So in the first post, it looks like OP just dumped a bunch of sand on the lower level. At this point, I don't know if he was mixing cell capacities in that level or what configuration it might have even been in. We don't even know if the pictures of the disassembled cells are even in the order that they were installed, but perhaps they are and to the extent that they all look all very similar maybe it doesn't even matter.
If the cells were brushed off (with say a brush or broom), then we would have a better idea as to whether that crude on all the cells is bonded silica (ie. sand) or burned grease from the anti-corrosion treatment? It looks like it has bonded to the cells which are probably related to elevated heat, which would be indicative of high but balanced currents which is also an indication that all the cells were involved in a similar current loop (i.e. one bank discharging into the other). If this is the case, then a BMS with cutoff would have stopped the big current loop but would have done little for an internal short with the single cell.
Without any further clarification, I can summarize what it looks like:
1.) One post on one cell was basically destroyed indicating an imbalance in the cell current flow and a likely short in and around that post. Any current flow to that damaged post would have to be balanced by the current leaving the opposite post. Since the opposite post is not damaged there was obviously a much higher generation of heat developed at that point.
Now one could claim that it is a dirty post that caused elevated heat, but that does not explain why all the other cells seem to have dumped their energy into this cell. Nor does it even explain why there would have been elevated currents which are clearly indicated by the state of all of the posts. The sand appears to be bonded/heat oxidized to all the posts and not simply sitting on top.
This is not from a normal load charge/discharge cycle. It is
indicative of high elevated currents through all cells. However, the heat of this fire which may have in the OP's own words "been hotter than a bakery oven", since it did not even melt the aluminum cases, it was not much above 1100 deg F melting point of AL except in the direct proximity of the burned post. The evidence points to a long sustained drain of energy from many if not all the cells into the short at the single post.
2.)
Had there been separate BMS's with disconnects on the parallel strings, the big energy dump would NOT have occurred. The single cell that shorted would have expended itself, and that string would have been disconnected by the BMS. The fire might have lasted for 1 hour instead of 24 hours, involved only that single cell, and left the remaining cells largely intact if not totally unaffected.

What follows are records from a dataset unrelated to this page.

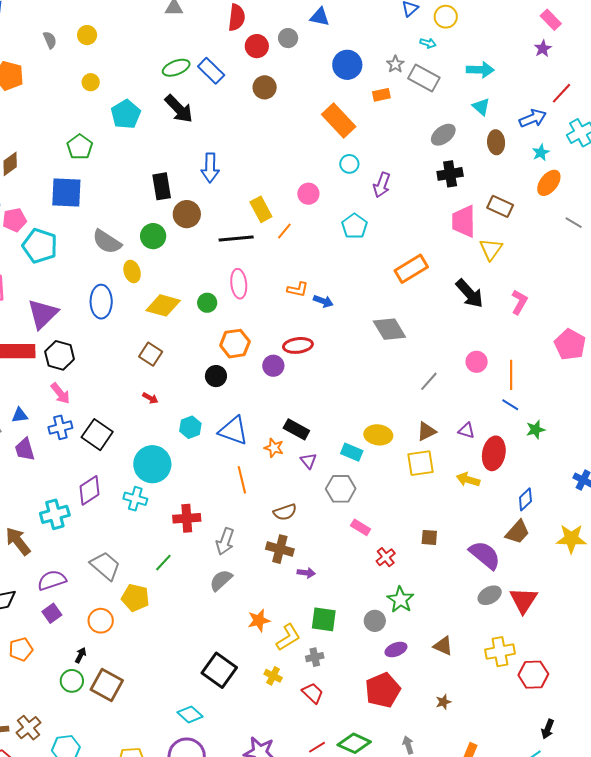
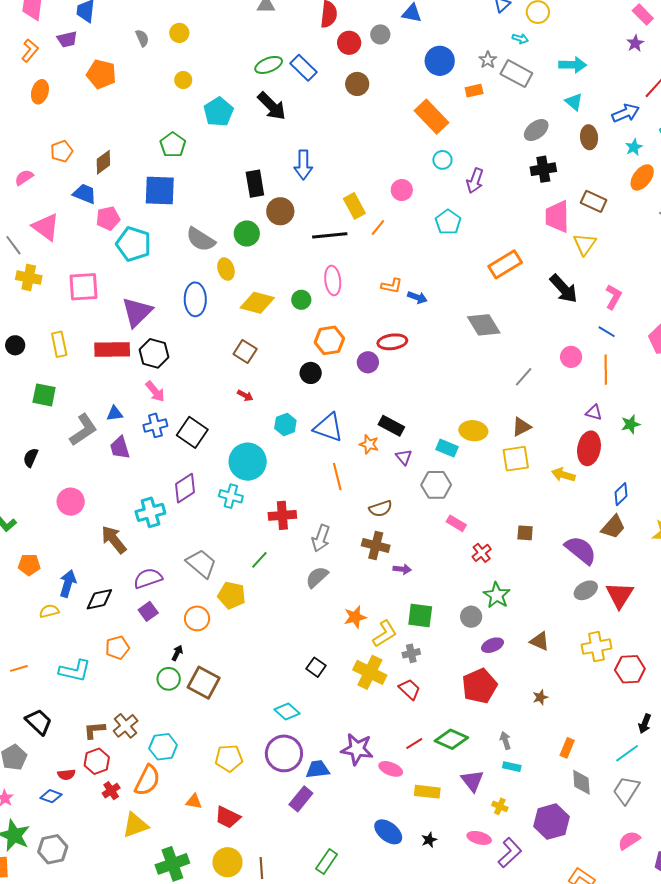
blue line: (510, 405) -> (607, 332), moved
purple triangle: (466, 430) -> (594, 412), moved
black square: (219, 670) -> (316, 667), size x0.6
yellow cross: (273, 676) -> (370, 672), size x1.8

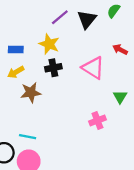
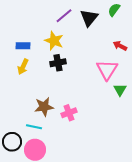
pink triangle: (93, 68) -> (107, 70), moved, turned 30
yellow arrow: (16, 72) -> (23, 67), turned -35
brown star: (31, 93) -> (44, 107), moved
pink cross: (97, 120) -> (69, 113), moved

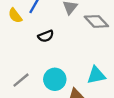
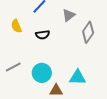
yellow semicircle: (15, 16) -> (16, 26), moved
gray diamond: (96, 21) -> (88, 32), turned 65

We can conclude this because, with all the energy that was expended, even the damaged cell still only melted a small portion of its thin aluminum case! The crude on all the other cells strongly suggests that they all were under high load and dumped their energies into this single post, and as such this single cell was subjected to a much higher thermal stress than any other post but that sustained current dump still did relatively minor damage to the cell. Essentially if the cell was so damaged that it could not support a current then the source of energy release would have been removed.
Finally, I feel compelled to make the following statements not to disparage the OP, but more to provide some explanations for any other DIY'er that may look at the thread in horror and be dissuaded from building their own DIY battery bank.
Caution of LiFePO4 is warranted but also understanding that the OP violated some fundamental best practices (i.e. no BMS with an automatic current disconnect) also needs to be understood. The violation of this best practice seems to be the primary contributor to the cascading meltdown of something that would have otherwise been easily confined to a single cell. While the OP seems to be very diligent in his efforts to construct this battery system, those efforts are based on what amounts to a trial and error process where error means "smoke release" from the electronics.
There are other best practices being violated (i.e. spaghetti wiring) which in my estimation did not contribute to this melt down, but that doesn't mean that it might not create some other problem further down the road. One of the biggest problems with trial and error development (one not involving understanding the engineering and designing to mitigate risks) is that there is a presumption that something is safe because it has not failed yet when in fact it may be that it just has not bitten you yet. I think this episode is an example of that where the potential danger of running without a BMS was not fully appreciated.
In the engineering domain, something called
Failure Mode and Effect Analysis (FMEA) is part of a set of standard practices for analysis of what can go wrong/fail and in the event of those failures what the effects of those faults are predicted to be. A cursory FMEA of parallel strings of cells will quickly lead to the realization of the potential for unprotected (e.g. no BMS) parallel strings to dump all energy into a single shorted cell.
Learn when to use the failure modes and effects analysis (FMEA) and the general procedure an organization should follow through an FMEA example at ASQ.org.
asq.org
Hopefully, this provides some potential explanations for the incident and I think is far more productive than coming up with funny names for this thread. We have to appreciate the OP's willingness to share this disaster in the hopes of avoiding similar things for himself but also for others in the future. Any form of jokes/comedy is in my opinion misplaced, inappropriate, and immature which ultimately counter to the stated goals of this forum for sharing information and will lead to dissuading any future OP's from sharing their failures.